Fortunately – or unfortunately – Sloan swiftly reminds us that we are in the present day, and so cracked spines and dog-eared pages must give way to laptops, browser tabs, e-books, Google, Apple, and Twitter (to reference only those technological touchstones that get a mention in the book’s first three pages). Clay Jannon, the book’s affable if vaguely sketched protagonist, is a graphic designer, coder, and occasional social media impresario newly unemployed in the wake of the recession. Desperate for a source of income, he answers a Craigslist ad and takes a job at Mr.

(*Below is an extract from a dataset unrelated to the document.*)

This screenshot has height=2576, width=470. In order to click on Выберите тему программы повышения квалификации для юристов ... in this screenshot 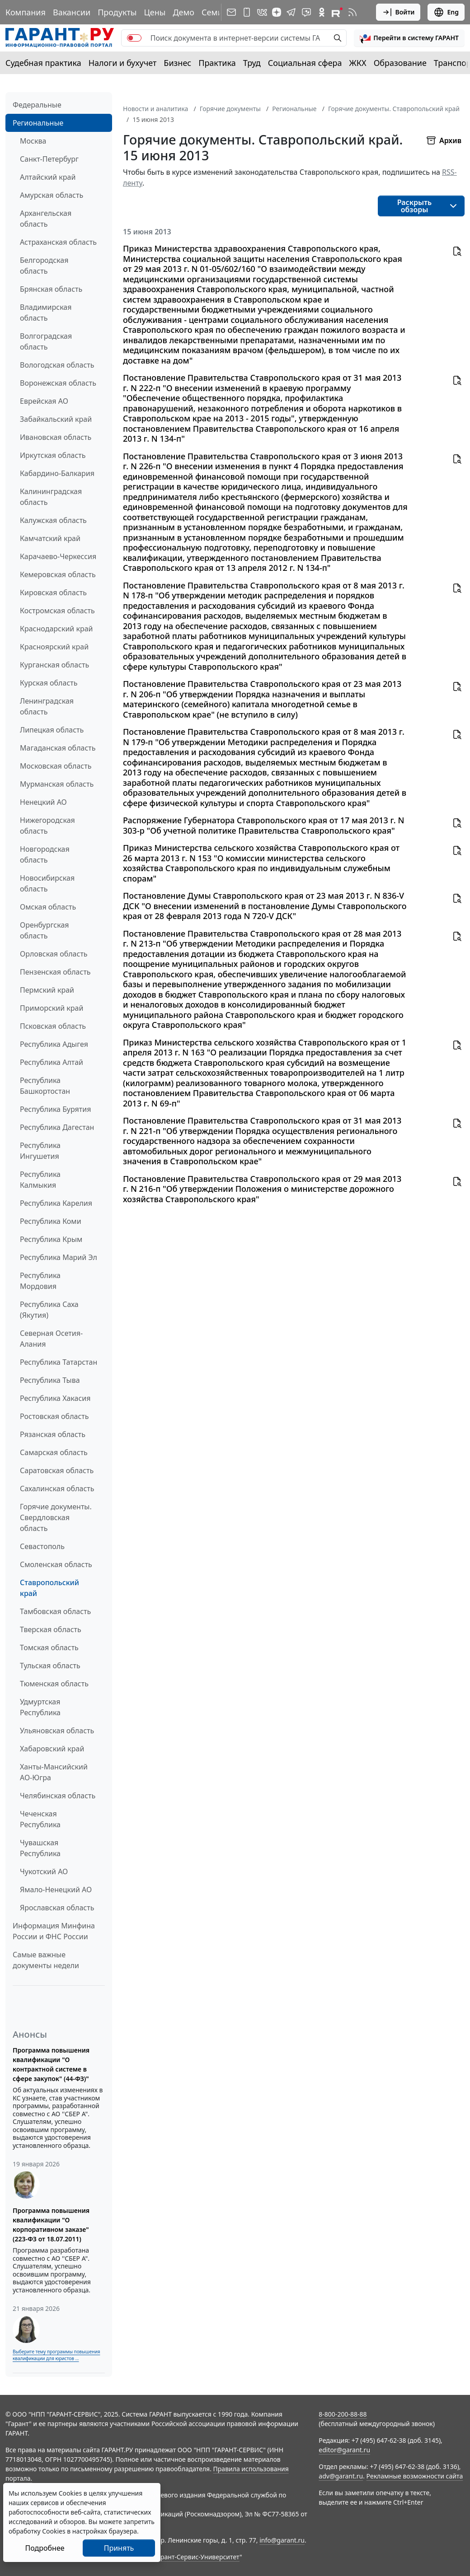, I will do `click(56, 2354)`.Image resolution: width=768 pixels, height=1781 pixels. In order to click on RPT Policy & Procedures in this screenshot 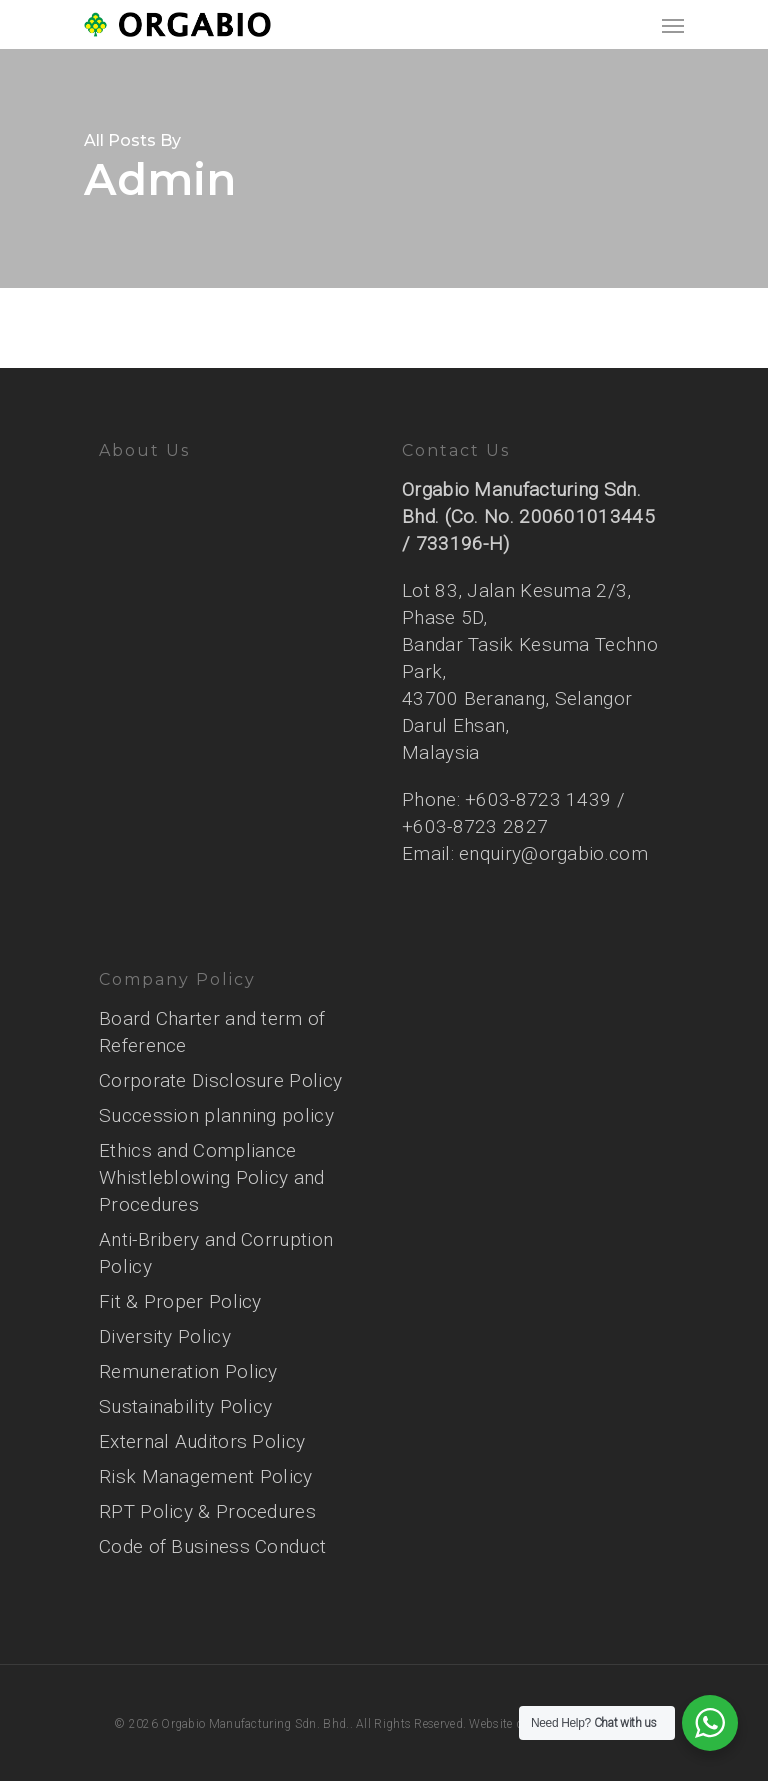, I will do `click(207, 1511)`.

Penumbra’s “24-hour bookstore”, a labyrinth of shelves and ladders, obscure volumes, and inscrutable categorisation: exactly the kind of place, in other words, that Clay’s Kindle-toting contemporaries have put out of business.

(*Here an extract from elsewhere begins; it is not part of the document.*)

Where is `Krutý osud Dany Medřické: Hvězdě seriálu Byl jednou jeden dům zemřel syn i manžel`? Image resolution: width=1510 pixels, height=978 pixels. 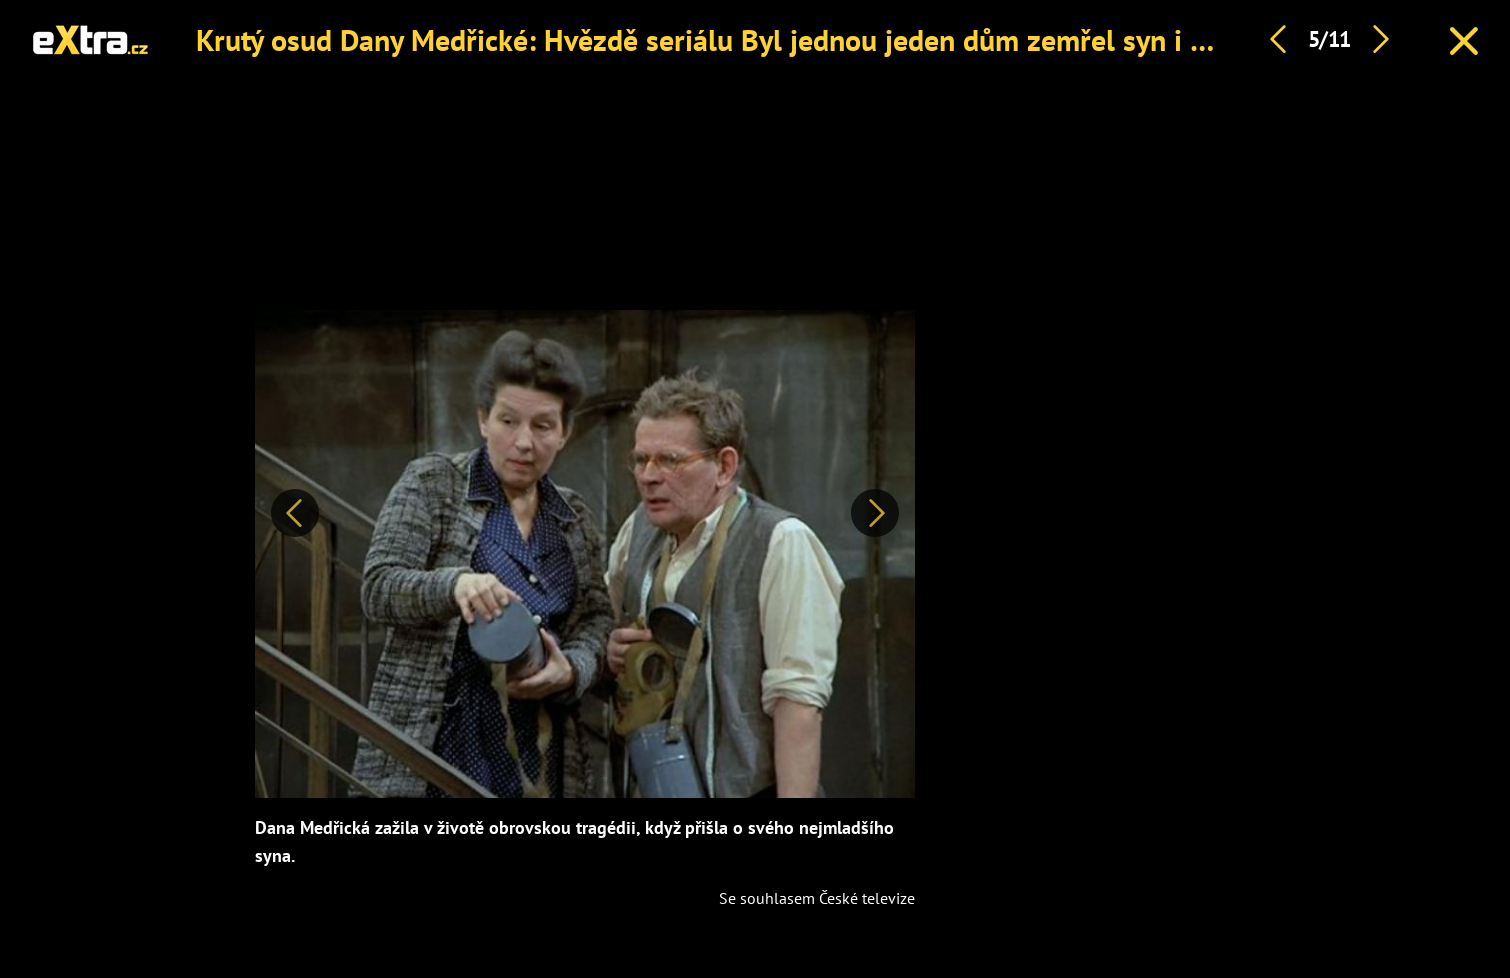 Krutý osud Dany Medřické: Hvězdě seriálu Byl jednou jeden dům zemřel syn i manžel is located at coordinates (739, 39).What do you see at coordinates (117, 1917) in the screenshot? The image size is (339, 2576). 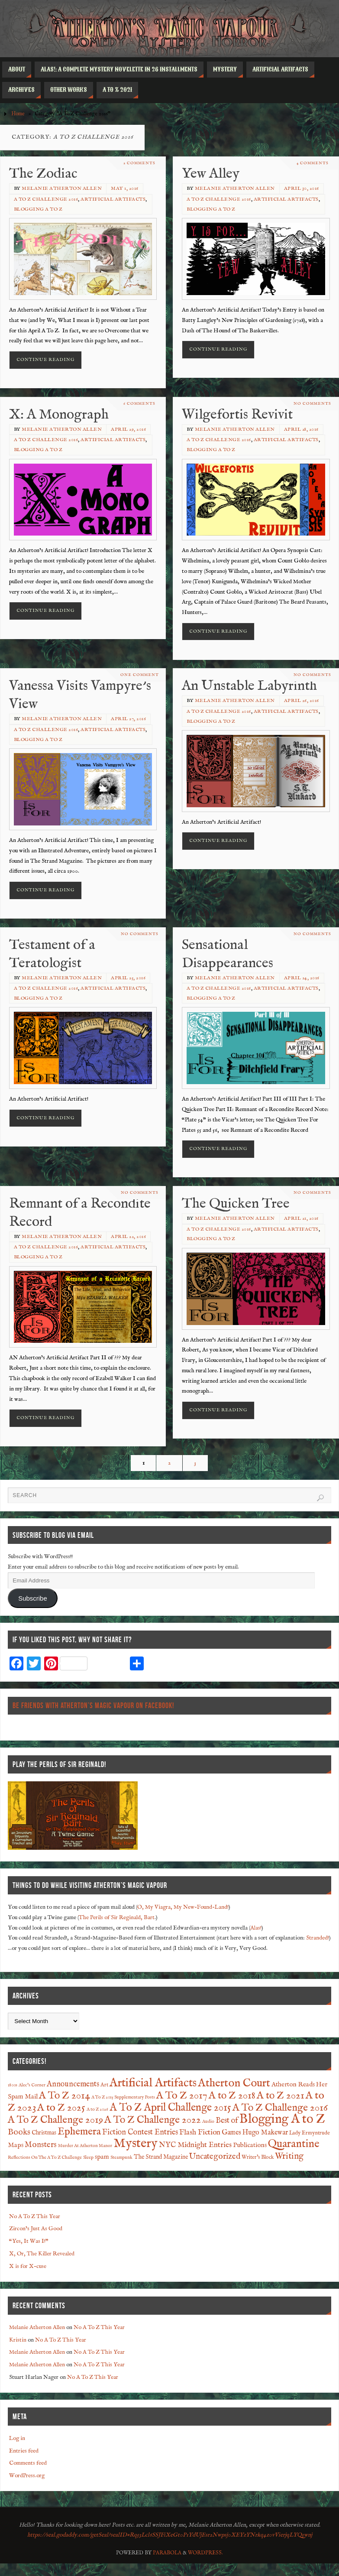 I see `The Perils of Sir Reginald, Bart` at bounding box center [117, 1917].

The only way an independent bookstore can stay open in San Francisco, Clay soon discovers, is to be inextricably linked to a centuries-old conspiracy. As Clay delves deeper into the world of Mr. Penumbra’s mysterious bookshop – and its no less enigmatic customers – he finds himself drawn into the world of dead-tree-books and their equally desiccated owners, even as he uses all the technological tools at his disposal (and, via a conveniently employed love interest, the resources of Google) to uncover the bookstore’s secrets and those of the Unbroken Spine, the Illuminati-esque global society of bibliophiles whose quest for the usual MacGuffins (breaking an ancient code, gaining eternal life) keeps the bookstore alive.

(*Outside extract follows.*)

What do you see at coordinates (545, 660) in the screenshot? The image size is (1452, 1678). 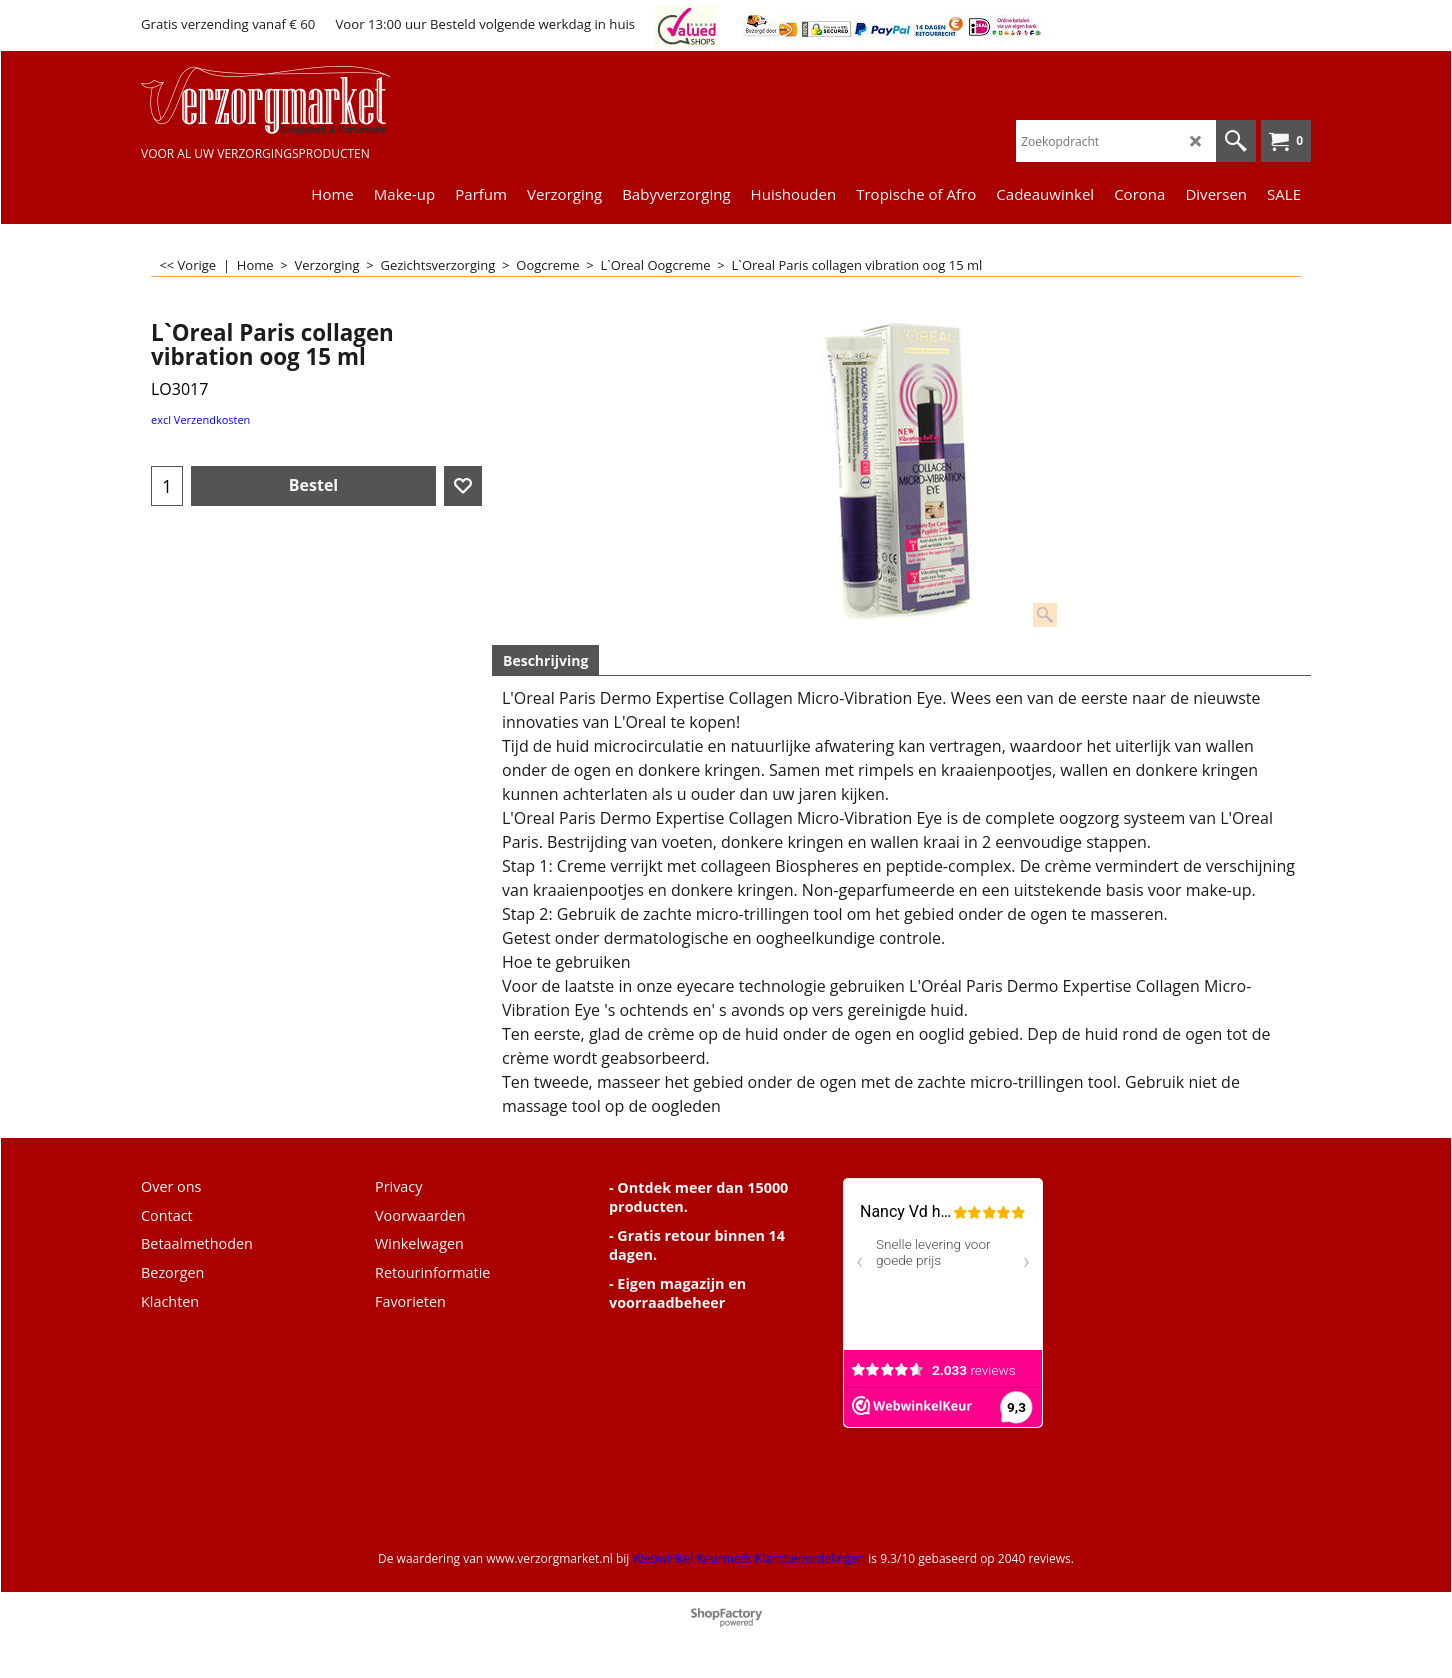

The conceit underpinning Mr. Penumbra’s 24-Hour Bookstore – The Da Vinci Code investigated with the computing power of the twenty-first-century – is a clever one. The narrative is compelling and highly readable, the prose deft and unobtrusive. The plot speeds along without too much meandering, in a straightforward manner recalling the Dungeons and Dragons adventures Clay and Neel recall fondly from their childhoods. Such problems as arise are solved briskly and expediently, more often than not with the aid of the internet But for such an ostensible love letter to the written word, in all its myriad forms, Mr. Penumbra’s 24-Hour Bookstore often feels surprisingly perfunctory. Clay’s relationship with his girlfriend Kat, whose only defining characteristics seem to be that she’s pretty and works for Google, comes across less a genuine human connection than a device generated by a plot algorithm. So too Neel, Clay’s best friend (like Kat, a convenient character to have on hand – his wealth allows Sloan to wave aside any financially troublesome elements of the plot). Neel’s function in the story never goes beyond the merely pragmatic. Even Penumbra himself, all wizened brows and trembling lips, remains more a type than a fully fleshed-out character, diminishing the emotional heft of their interactions.
“A man walking fast down a dark lonely street. Quick steps and hard breathing, all wonder and need.” Thus does Clay Jannon implore his readers, in a rare moment of quiet lyricism, to remember the book he plans to write – his account of the secrets of Mr. Penumbra and his mysterious bookshop. But such promise comes too little, too late. Would that this were the book he had written.